Scientists Discover Startling Information About the Fate of Tropical Pacific Ocean Coral Reefs
Certain coral reefs in the tropical Pacific Ocean, according to researchers from the University of Miami Rosenstiel School of Marine, Atmospheric, and Earth Science, may persist far beyond the year 2060. This is a pleasant exception from the ocean of mostly negative predictions for reefs throughout the globe.
For the ocean and the earth, coral reefs are crucial ecosystems. Even more so than tropical rainforests, they sustain a huge number of species. Reefs, sadly, are also in trouble. Ocean acidification and catastrophic ocean temperature rise brought on by climate change both endanger coral health. According to the World Economic Forum, without immediate climate action, 99% of coral reefs might vanish in this decade.
The new research provides a “ray of optimism” since it suggests that certain reefs in the Eastern Pacific may be able to adapt to changing environmental factors, such as warmer ocean waters, and sustain high coral cover throughout the second half of this century. Coral cover is a measurement of how much of the ocean bottom is covered by live coral tissue, and it provides a clear picture of how well the reef ecosystem as a whole is doing.
Polyps, the individual coral creatures, are dependent on an alga called zooxanthellae that they host in their tissues in order to survive. Via photosynthesis, the tiny algae assist their coral hosts in turning light into energy. The coral then utilizes this energy to expand while maintaining a safe environment for the algae.
The University of Miami researchers claim that certain corals boost their tolerance to heat by rearranging the zooxanthellae populations that exist inside each of their individual polyps in the current study.
“Our results suggest that some reefs in the eastern tropical Pacific, which includes the Pacific coasts of Panama, Costa Rica, Mexico, and Colombia, might be able to maintain high coral cover through the 2060s,” said coral biologist and lead author of the study Ana Palacio-Castro. “However, while this may be seen as good news for these reefs, their survival may not continue past that date unless we reduce global greenhouse gas emissions and curtail global warming on a larger scale.”

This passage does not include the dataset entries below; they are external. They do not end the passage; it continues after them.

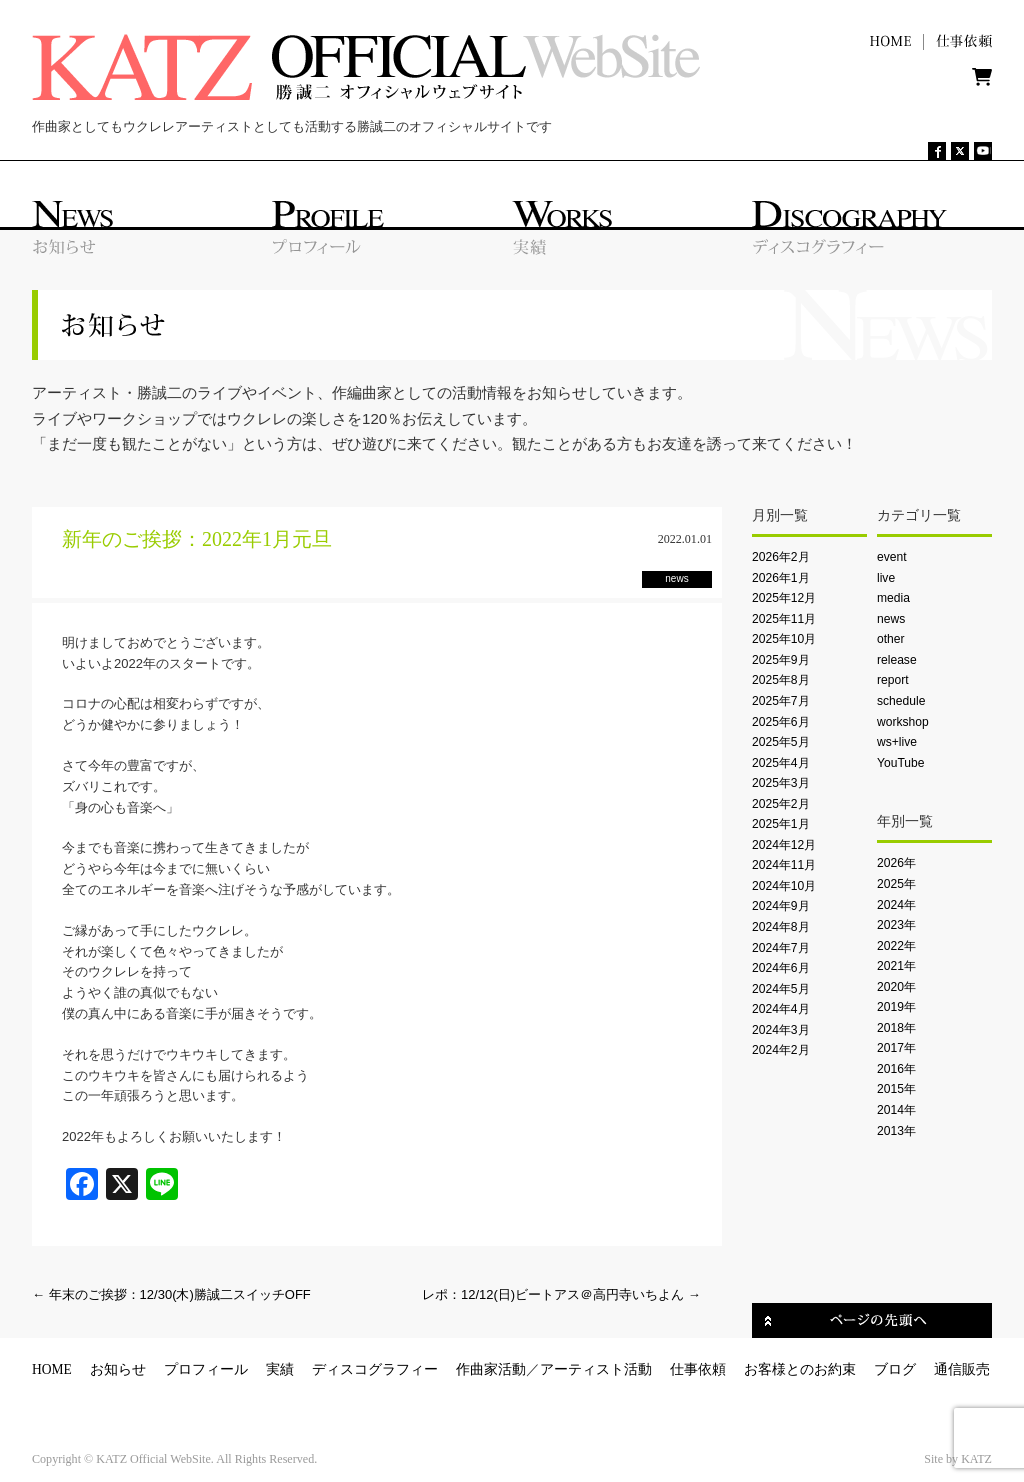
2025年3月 (781, 783)
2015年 (896, 1089)
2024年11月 (784, 865)
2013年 (896, 1131)
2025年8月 (781, 680)
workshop (903, 722)
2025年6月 (781, 722)
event (892, 557)
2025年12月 (784, 598)
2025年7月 (781, 701)
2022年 (896, 946)
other (891, 639)
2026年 (896, 863)
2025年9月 (781, 660)
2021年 (896, 966)
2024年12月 (784, 845)
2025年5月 (781, 742)
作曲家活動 (491, 1369)
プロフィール (206, 1369)
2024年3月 (781, 1030)
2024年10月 (784, 886)
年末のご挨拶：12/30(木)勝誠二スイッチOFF (171, 1294)
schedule (901, 701)
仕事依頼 (698, 1369)
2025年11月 (784, 619)
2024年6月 (781, 968)
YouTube (900, 763)
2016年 (896, 1069)
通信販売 (962, 1369)
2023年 (896, 925)
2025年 (896, 884)
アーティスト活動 (596, 1369)
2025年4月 (781, 763)
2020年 (896, 987)
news (891, 619)
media (893, 598)
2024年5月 (781, 989)
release (897, 660)
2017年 (896, 1048)
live (886, 578)
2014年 (896, 1110)
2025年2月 (781, 804)
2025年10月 (784, 639)
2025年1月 (781, 824)
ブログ (895, 1369)
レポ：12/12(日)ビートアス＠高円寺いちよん (561, 1294)
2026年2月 (781, 557)
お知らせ (118, 1369)
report (893, 680)
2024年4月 (781, 1009)
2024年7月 (781, 948)
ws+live (897, 742)
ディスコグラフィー (375, 1369)
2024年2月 (781, 1050)
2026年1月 (781, 578)
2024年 (896, 905)
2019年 (896, 1007)
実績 (280, 1369)
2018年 (896, 1028)
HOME (52, 1369)
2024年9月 (781, 906)
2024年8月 (781, 927)
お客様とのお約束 (800, 1369)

The researchers analyzed temperature, coral cover, bleaching, and mortality data across three heatwaves (1982–1983, 1997–1988, and 2015–2016) in comparison to data on algal symbiont communities during the latter two. This analysis involved looking at over 40 years’ worth of coral reef monitoring data from Panama, which is an incredibly long dataset when compared to other places in the world. This aided in their understanding of how corals increase their ability to withstand heat stress.
The 1982–1983 heatwave had a substantial impact on the coral cover on the reef, but their investigation revealed that the subsequent two heat waves were gentler, notably for “cauliflower corals” of the species Pocillopora. The ecology of the eastern tropical Pacific Ocean depends on these coral reef builders. The researchers also showed that during intense ocean heatwaves, the heat-tolerant alga Durusdinium glynnii becomes more prevalent in this specific coral lineage, enabling its hosts to more easily tolerate periods of high temperatures.
The reefs dominated by Pocillopora corals that contained the heat-tolerant alga were shown to be better suited to survive and sustain high levels of coral cover long into the second half of the present century when future climate forecasts and their resulting heat stress levels were combined. This encouraging discovery suggests that certain reef systems may be more tolerant of warming than previously believed.
Rosenstiel School professor and senior author of the study Andrew Baker says, “While we don’t think that most reefs will be able to survive in this way, it does suggest that vestiges of our current reefs may persist for longer than we previously thought, although potentially with many fewer species. Coral reefs are incredibly valuable natural assets, providing coastal protection and fisheries benefits, and supporting many local communities. We can still make a difference by protecting them.”